During the interview, we discussed a lot of issues surrounding media attribution and optimization. But as with any interview, only a few of my comments were published. To provide some context and clarify our POV, here are the key takeaways:
- We are glad to see that Attribution has (finally) reached a tipping point. Brands, agencies, DSPs and media platforms are scrambling to leverage machine-based insights to optimize media spend. Continuing to rely on last-touch KPIs for is simply a lazy and irresponsible approach to measuring media.
- We believe measurement, analysis and optimization decisions should be driven by the advertiser, its agency or an independent solution provider, not its media vendor. Even if the fox is friendly, it shouldn’t be in the hen house.

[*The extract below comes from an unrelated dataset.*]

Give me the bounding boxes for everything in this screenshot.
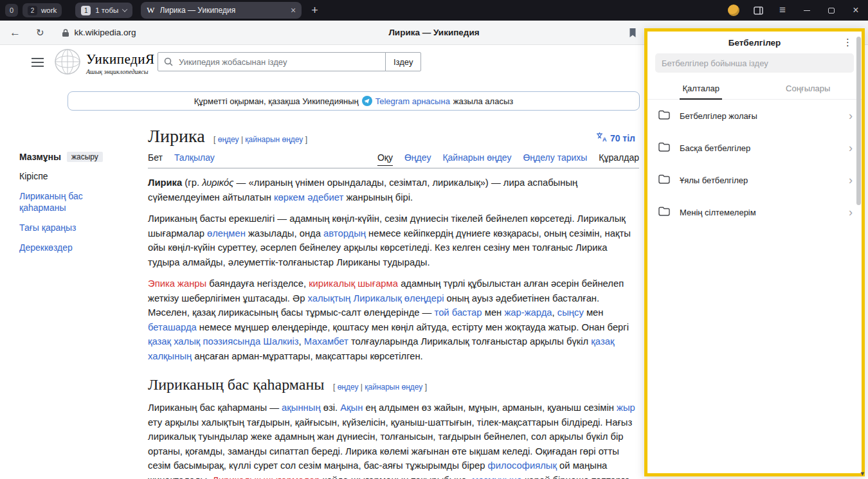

- We also believe data should be easily ported, integrated and made available for analysis, regardless of who sells the media or who serves the ads. Openness, transparency and portability are not only ideological values; they also make business sense.

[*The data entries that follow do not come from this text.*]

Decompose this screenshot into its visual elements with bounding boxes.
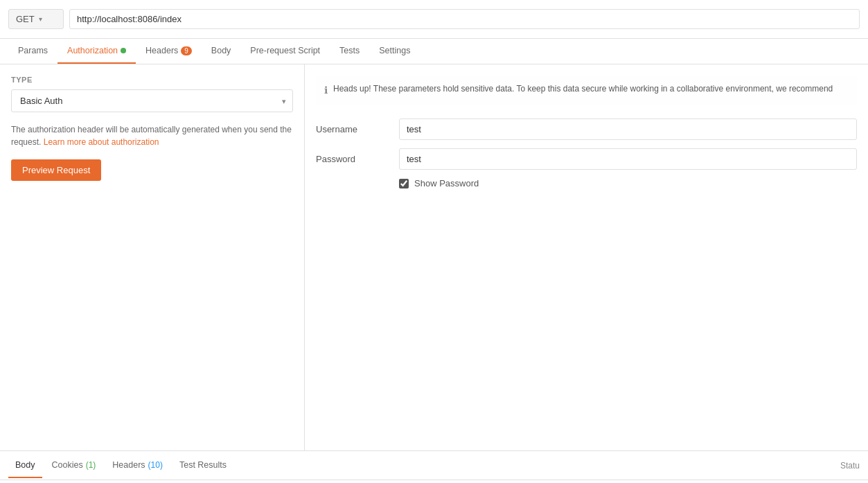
tab-headers-label: Headers	[145, 46, 178, 55]
response-tabs-row: Body Cookies (1) Headers (10) Test Resul…	[0, 451, 868, 480]
tab-body[interactable]: Body	[202, 39, 241, 64]
learn-more-link[interactable]: Learn more about authorization	[44, 137, 159, 147]
password-row: Password	[316, 148, 857, 170]
preview-request-button[interactable]: Preview Request	[11, 159, 101, 181]
response-tab-body-label: Body	[15, 460, 35, 470]
right-panel: ℹ Heads up! These parameters hold sensit…	[305, 64, 868, 450]
type-label: TYPE	[11, 76, 293, 84]
tab-settings[interactable]: Settings	[369, 39, 420, 64]
info-icon: ℹ	[324, 83, 328, 98]
show-password-checkbox[interactable]	[399, 179, 409, 188]
method-chevron: ▾	[39, 15, 42, 23]
url-bar: GET ▾	[0, 0, 868, 39]
tab-params-label: Params	[18, 46, 48, 55]
username-label: Username	[316, 124, 399, 134]
main-content: TYPE Basic Auth ▾ The authorization head…	[0, 64, 868, 450]
password-label: Password	[316, 154, 399, 164]
username-row: Username	[316, 118, 857, 140]
headers-count-badge: (10)	[148, 460, 163, 470]
response-tab-cookies[interactable]: Cookies (1)	[45, 453, 103, 478]
tab-authorization-label: Authorization	[67, 46, 118, 55]
response-tab-test-results-label: Test Results	[179, 460, 227, 470]
auth-panel: TYPE Basic Auth ▾ The authorization head…	[0, 64, 305, 450]
method-label: GET	[16, 14, 35, 24]
authorization-active-dot	[121, 48, 126, 53]
show-password-label[interactable]: Show Password	[414, 178, 479, 188]
tab-tests-label: Tests	[339, 46, 360, 55]
tab-authorization[interactable]: Authorization	[57, 39, 136, 64]
response-tab-body[interactable]: Body	[8, 453, 42, 478]
tab-body-label: Body	[211, 46, 231, 55]
username-input[interactable]	[399, 118, 857, 140]
auth-type-select[interactable]: Basic Auth	[11, 89, 293, 112]
type-select-wrapper: Basic Auth ▾	[11, 89, 293, 112]
status-label: Statu	[840, 461, 860, 471]
method-select[interactable]: GET ▾	[8, 9, 64, 29]
response-view-tabs: Pretty Raw Preview Visualize BETA	[0, 480, 868, 483]
show-password-row: Show Password	[399, 178, 857, 188]
tab-headers[interactable]: Headers 9	[136, 39, 202, 64]
info-banner: ℹ Heads up! These parameters hold sensit…	[316, 76, 857, 105]
tab-pre-request-label: Pre-request Script	[250, 46, 320, 55]
response-tab-headers[interactable]: Headers (10)	[105, 453, 170, 478]
tab-pre-request[interactable]: Pre-request Script	[240, 39, 330, 64]
response-tab-cookies-label: Cookies	[52, 460, 83, 470]
url-input[interactable]	[69, 9, 860, 29]
tab-tests[interactable]: Tests	[330, 39, 369, 64]
info-message: Heads up! These parameters hold sensitiv…	[333, 82, 833, 95]
password-input[interactable]	[399, 148, 857, 170]
response-tab-headers-label: Headers	[112, 460, 145, 470]
headers-badge: 9	[181, 46, 192, 55]
request-tabs: Params Authorization Headers 9 Body Pre-…	[0, 39, 868, 64]
auth-description: The authorization header will be automat…	[11, 123, 293, 148]
cookies-badge: (1)	[86, 460, 96, 470]
response-tab-test-results[interactable]: Test Results	[172, 453, 233, 478]
bottom-section: Body Cookies (1) Headers (10) Test Resul…	[0, 450, 868, 483]
tab-params[interactable]: Params	[8, 39, 57, 64]
tab-settings-label: Settings	[379, 46, 410, 55]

- The growing concentration of power of leading media and technology vendors should be on everyone’s radar as a threat to transparency and openness. If you look at the markets for programmatic display, video advertising, search, social marketing, mobile advertising* and ad serving, the dominant players are making it difficult and expensive to independently analyze their data in the context of other media. The path to marketing and advertising success does not end in a walled garden.
- To date, advanced insights (e.g. algorithmic attribution and data-driven optimization tools) have been reserved for the largest advertisers who can afford six-figure price tags. As the article points out, there is a large unmet need beyond the top 200 advertisers. To address the needs of the thousands of middle market advertisers, a new model (no pun intended) is needed. Heavy, expensive and service-intensive solutions cannot scale across the broader market. The next phase of adoption will be won by light and agile solutions that are affordable and easy to implement.

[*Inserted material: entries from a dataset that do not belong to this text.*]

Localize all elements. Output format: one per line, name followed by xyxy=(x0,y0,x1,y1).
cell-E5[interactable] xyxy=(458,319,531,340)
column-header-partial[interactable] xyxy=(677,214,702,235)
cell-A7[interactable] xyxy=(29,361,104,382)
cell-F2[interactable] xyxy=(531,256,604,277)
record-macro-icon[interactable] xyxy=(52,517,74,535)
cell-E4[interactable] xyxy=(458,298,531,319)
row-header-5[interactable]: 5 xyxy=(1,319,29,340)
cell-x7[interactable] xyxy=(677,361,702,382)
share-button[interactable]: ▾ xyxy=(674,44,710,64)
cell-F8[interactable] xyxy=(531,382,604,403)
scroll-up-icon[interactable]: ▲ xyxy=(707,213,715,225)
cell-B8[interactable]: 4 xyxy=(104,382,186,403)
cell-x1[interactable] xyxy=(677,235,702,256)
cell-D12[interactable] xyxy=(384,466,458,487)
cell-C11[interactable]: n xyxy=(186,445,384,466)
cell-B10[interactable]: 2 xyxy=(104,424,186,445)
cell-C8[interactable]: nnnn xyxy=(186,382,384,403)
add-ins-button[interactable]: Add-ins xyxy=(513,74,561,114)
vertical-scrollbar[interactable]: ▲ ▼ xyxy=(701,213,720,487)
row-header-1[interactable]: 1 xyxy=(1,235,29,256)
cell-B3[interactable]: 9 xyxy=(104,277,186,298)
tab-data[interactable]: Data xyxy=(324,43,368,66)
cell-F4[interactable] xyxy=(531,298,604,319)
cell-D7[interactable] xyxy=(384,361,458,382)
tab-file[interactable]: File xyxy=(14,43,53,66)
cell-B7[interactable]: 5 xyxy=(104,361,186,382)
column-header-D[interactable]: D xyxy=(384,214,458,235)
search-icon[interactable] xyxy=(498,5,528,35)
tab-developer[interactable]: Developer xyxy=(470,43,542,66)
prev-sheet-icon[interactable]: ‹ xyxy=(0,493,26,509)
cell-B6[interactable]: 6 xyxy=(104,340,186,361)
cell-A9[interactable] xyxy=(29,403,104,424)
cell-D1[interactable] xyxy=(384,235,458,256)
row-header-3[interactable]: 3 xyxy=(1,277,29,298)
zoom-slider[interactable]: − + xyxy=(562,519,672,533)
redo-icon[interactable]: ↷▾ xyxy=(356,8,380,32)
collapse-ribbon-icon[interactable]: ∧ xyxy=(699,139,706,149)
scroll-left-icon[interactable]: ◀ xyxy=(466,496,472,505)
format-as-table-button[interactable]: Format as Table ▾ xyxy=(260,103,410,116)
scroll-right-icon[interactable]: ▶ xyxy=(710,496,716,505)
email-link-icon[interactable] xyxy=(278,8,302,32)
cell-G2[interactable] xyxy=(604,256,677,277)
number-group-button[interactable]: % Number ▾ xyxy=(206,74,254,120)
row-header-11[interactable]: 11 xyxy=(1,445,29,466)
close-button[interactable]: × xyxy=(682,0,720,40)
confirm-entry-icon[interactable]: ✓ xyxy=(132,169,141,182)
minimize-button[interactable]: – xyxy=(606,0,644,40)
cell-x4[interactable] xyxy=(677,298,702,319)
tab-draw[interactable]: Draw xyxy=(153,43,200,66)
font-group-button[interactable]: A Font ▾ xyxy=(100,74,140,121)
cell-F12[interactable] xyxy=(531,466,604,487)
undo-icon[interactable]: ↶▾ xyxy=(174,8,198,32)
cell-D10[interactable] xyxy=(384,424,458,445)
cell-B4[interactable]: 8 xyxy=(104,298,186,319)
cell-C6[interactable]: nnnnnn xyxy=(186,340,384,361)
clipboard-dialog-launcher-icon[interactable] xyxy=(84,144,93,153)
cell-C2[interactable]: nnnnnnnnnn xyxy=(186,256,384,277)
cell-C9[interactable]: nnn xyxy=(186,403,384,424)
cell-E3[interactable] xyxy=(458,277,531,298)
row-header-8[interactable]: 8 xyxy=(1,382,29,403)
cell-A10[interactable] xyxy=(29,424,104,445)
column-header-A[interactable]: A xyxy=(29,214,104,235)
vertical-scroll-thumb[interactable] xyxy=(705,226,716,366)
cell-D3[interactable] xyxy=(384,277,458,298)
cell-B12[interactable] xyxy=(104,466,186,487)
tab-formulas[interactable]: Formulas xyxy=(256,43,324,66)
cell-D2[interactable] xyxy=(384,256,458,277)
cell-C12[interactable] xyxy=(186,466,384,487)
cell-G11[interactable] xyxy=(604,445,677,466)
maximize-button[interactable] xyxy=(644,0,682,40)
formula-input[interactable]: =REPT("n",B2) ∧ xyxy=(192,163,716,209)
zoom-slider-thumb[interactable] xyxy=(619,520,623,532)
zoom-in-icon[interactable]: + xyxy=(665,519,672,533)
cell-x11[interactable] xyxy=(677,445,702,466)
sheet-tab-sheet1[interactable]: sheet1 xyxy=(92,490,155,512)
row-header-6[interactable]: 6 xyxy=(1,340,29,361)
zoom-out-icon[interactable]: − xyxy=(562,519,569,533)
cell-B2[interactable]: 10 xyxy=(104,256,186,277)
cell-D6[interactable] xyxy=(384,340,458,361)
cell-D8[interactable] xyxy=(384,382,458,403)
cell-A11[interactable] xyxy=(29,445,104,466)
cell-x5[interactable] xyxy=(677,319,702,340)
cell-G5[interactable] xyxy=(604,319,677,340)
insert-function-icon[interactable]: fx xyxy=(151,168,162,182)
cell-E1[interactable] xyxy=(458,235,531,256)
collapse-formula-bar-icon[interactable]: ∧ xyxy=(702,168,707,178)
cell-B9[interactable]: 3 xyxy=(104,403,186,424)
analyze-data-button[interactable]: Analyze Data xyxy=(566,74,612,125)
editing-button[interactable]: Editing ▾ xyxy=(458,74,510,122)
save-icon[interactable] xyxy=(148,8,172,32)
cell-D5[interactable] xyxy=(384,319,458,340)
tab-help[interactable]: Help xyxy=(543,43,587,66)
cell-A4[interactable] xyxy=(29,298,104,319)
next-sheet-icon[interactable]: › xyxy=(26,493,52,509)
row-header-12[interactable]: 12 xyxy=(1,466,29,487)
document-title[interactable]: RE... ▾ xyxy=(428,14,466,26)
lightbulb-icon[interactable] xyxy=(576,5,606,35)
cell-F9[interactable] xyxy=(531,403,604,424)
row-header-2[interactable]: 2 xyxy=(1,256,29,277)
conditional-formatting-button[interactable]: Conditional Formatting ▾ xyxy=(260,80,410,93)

- To deliver modeled insights at scale, the solution must be automated, efficient, flexible and customizable for each advertiser. It should also be affordable. On this point, we wholeheartedly agree with Forrester’s Tina Moffett “I think one advantage [attribution start-ups] do have is they were able to see the market needs and where the gaps were … and where existing players were falling short.”
For these reasons, we are very excited about the prospects for innovators who are able to address unmet needs for the large and growing middle market.
*For more on my quote that Google gets half of all mobile ad dollars, please see the emarketer report published earlier this year.